Re: HTTP HEAD request
Mon, 10 Apr 1995 22:49:54 +0500
Once upon a time you, Jim Hurley, wrote:
--> I wrote:
--> >And according to the DTD:
--> ><!ELEMENT HEAD O O (%head.content)>
--> ><!ELEMENT BODY O O %body.content>
--> ><!ENTITY % html.content "HEAD, BODY+">
--> >The first O indicates the opening tag is optional, the second one
--> >indicates the closing tag is optional.
--> >Every HTML document must have a head, and I did not say it should not.
--> >All I said is that the <head>, </head> *tags* do not have to be
--> >present, as confirmed by the DTD. (Similar for the <body>, </body>
--> >tags.) Apparently, HTML parsers are smart enough to decided for
--> >themselves what is the head and what is the body.
--> >--> >Returning an error if it encounters EOF before </head> would be a
--> >--> >major design bug.
--> >--> A major design bug of the HTML document, yes - but these are so
--> >--> commonly encountered.
--> >Nope, just like </p>, </li>, etc some tags are not required.

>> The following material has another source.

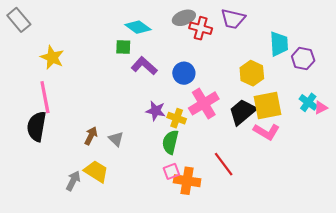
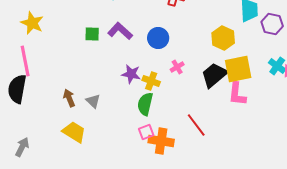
green square: (123, 47) -> (92, 34), moved
pink cross: (204, 103) -> (177, 67), size x0.5
pink L-shape: (266, 132) -> (237, 94), turned 65
brown arrow: (91, 136) -> (69, 98), turned -48
gray arrow: (73, 181) -> (22, 147), moved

--> But this last part was about encountering a <head> but not getting
--> a matching </head>. Are you saying the <head> is terminated by
--> <body> or some body part?
All I said is that all the tags <head>, </head>, <body> and </body>
are optional. One could have a document with just the </head> tag, or
only <head> and </body>. It is all legal according to the DTD. So, if
you want to grap the head *section* (not the <head> *tag*) you would
have to be a little smarter. However, since there are only a few tags
part of the head section, it is not difficult. Whenever you encounter
anything which is not enclosed by any of the valid head section tags
(like <title>,</title>) you have reached the body part.
However, the question was originally raised asking a way to get only
the head of a document. This means the server has to parse the
document itself, which makes servers more complex, and more